1.1.2.1 Reading Subjects directly from a DataFrame
Of course we don’t want to create Subjects and Populations manually. We generally have the data represented in some sort of tabular data format, e.g. CSV or Excel files.
Don’t forget to check the Data Wrangling - Reading and Writing Data tutorial.
We can parse a DataFrame into a Population (or Subject in the case of a single subject data) with the read_pumas function.
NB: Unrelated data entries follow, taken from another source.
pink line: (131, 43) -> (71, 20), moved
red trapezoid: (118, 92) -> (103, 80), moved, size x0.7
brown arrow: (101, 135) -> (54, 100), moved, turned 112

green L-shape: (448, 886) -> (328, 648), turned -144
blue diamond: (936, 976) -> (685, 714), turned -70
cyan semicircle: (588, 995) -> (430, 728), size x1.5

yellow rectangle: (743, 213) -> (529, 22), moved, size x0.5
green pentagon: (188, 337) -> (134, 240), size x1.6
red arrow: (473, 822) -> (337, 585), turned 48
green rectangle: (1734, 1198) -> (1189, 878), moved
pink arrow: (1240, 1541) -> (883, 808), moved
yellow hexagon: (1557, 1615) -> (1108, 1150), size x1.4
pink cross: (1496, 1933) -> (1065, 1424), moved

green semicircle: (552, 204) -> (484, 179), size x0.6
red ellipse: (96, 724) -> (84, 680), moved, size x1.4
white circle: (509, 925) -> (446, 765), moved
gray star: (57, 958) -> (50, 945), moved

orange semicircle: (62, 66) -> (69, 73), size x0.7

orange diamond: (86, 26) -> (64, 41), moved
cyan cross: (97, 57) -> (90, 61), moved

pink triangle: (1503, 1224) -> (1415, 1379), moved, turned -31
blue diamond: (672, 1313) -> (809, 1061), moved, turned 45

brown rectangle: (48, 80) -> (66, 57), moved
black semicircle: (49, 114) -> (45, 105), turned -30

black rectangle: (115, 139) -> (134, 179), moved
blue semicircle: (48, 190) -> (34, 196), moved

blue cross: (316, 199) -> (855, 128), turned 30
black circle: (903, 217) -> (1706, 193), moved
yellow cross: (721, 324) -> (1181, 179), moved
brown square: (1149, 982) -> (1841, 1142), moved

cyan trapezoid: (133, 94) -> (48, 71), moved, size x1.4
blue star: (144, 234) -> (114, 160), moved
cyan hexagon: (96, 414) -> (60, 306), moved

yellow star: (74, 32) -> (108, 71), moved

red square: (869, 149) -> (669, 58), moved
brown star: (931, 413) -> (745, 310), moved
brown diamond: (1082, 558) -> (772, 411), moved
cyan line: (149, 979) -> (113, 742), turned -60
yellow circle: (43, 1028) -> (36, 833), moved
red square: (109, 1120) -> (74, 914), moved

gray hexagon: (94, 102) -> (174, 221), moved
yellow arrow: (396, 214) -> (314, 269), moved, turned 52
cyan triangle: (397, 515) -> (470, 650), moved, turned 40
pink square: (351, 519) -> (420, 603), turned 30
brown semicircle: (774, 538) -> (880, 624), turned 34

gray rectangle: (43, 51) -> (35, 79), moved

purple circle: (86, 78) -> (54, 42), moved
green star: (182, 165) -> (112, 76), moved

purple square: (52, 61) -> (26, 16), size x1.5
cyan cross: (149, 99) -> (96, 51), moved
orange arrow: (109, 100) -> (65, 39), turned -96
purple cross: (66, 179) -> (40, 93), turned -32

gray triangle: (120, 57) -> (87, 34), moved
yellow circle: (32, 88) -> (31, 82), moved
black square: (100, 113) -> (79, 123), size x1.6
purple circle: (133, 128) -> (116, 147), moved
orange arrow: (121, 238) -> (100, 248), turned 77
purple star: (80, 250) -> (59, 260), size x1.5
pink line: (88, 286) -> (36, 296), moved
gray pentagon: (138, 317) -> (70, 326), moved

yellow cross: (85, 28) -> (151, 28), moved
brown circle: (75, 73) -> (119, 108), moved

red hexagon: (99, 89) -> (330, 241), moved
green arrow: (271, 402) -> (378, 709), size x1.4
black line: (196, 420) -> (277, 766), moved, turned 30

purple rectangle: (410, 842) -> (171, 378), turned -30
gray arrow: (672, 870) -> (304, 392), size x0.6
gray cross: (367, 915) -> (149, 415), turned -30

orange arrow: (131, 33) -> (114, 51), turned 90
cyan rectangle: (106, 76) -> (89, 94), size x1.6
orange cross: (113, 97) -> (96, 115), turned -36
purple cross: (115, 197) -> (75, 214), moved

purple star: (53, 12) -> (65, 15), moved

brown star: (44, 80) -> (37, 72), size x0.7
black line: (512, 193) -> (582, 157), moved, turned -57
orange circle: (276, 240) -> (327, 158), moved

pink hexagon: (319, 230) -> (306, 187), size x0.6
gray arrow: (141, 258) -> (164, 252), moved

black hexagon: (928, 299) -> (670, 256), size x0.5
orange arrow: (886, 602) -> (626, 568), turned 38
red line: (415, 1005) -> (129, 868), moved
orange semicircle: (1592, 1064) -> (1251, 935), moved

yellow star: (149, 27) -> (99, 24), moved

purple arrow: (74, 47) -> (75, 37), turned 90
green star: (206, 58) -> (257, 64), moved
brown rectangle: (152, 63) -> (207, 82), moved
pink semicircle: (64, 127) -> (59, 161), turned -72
The read_pumas function accepts as first argument a DataFrame followed by the following keyword arguments:
observations: dependent variables specified by a vector of column names, i.e.[:DV].covariates: covariates specified by a vector of column names.id: specifies the unique Subject ID column of theDataFrame.time: specifies the time column of theDataFrame.amt: specifies the amount column of theDataFrame.evid: specifies the event unique ID (EVID) column of theDataFrame.
The read_pumas function has more keywords arguments and options than described above. Don’t forget to check the Pumas documentation on read_pumas.
1.1.2.2 The iv_sd_3 dataset
In our example, we’ll be using the iv_sd_3 (intravenous single dose 3) dataset from the PharmaDatasets package. This package has several pharma-related datasets ready to be used in the most common pharmacometrics workflows, such as in our example, PK model fitting.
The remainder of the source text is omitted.